> [WHAT THIS TASK INVOLVES] Starting at the line that holds "Administrator, um sicherz", copy every line exactly through the end of the data, and no others.

> [DATA SUPPLIED]
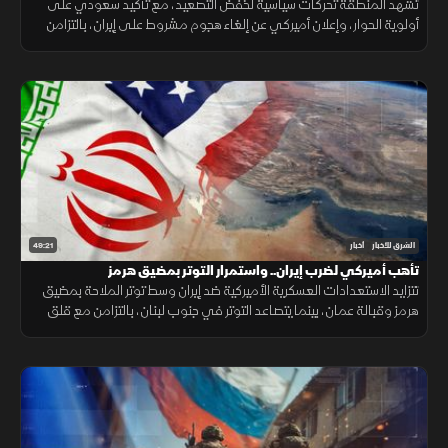
تشهد المنطقة تحركات سياسية لخفض التصعيد، مع تأكيد سعودي على
أولوية الحوار، وإعلان أميركي عن إلغاء هجوم مشروط على إيران، بالتزامن
مع جهود لوقف القصف في غزة وإجراءات إسبانية لمواجهة الهجرة.
49:21
الشرق للأخبار
أخبار
تأهب أميركي لضرب إيران.. واستمرار التوتر بمضيق هرمز
تتزايد الاستعدادات العسكرية الأميركية ضد إيران وسط توتر الملاحة بمضيق
هرمز وقبالة عمان، بينما يتصاعد التوتر في جنوب لبنان، بالتزامن مع قلق
دول أوروبا من تدفق المهاجرين نحو إسبانيا والمغرب.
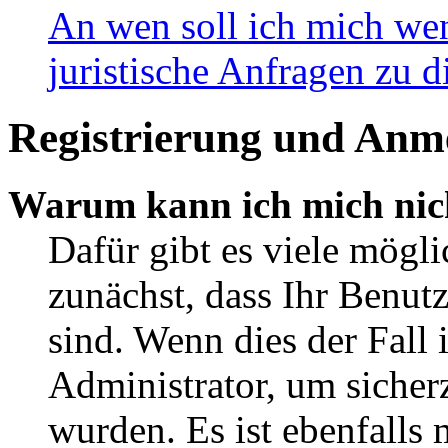
An wen soll ich mich wen
juristische Anfragen zu 
Registrierung und Anm
Warum kann ich mich nic
Dafür gibt es viele mögli
zunächst, dass Ihr Benut
sind. Wenn dies der Fall 
Administrator, um sicherz
wurden. Es ist ebenfalls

> [TASK RESULT]
Administrator, um sicherz
wurden. Es ist ebenfalls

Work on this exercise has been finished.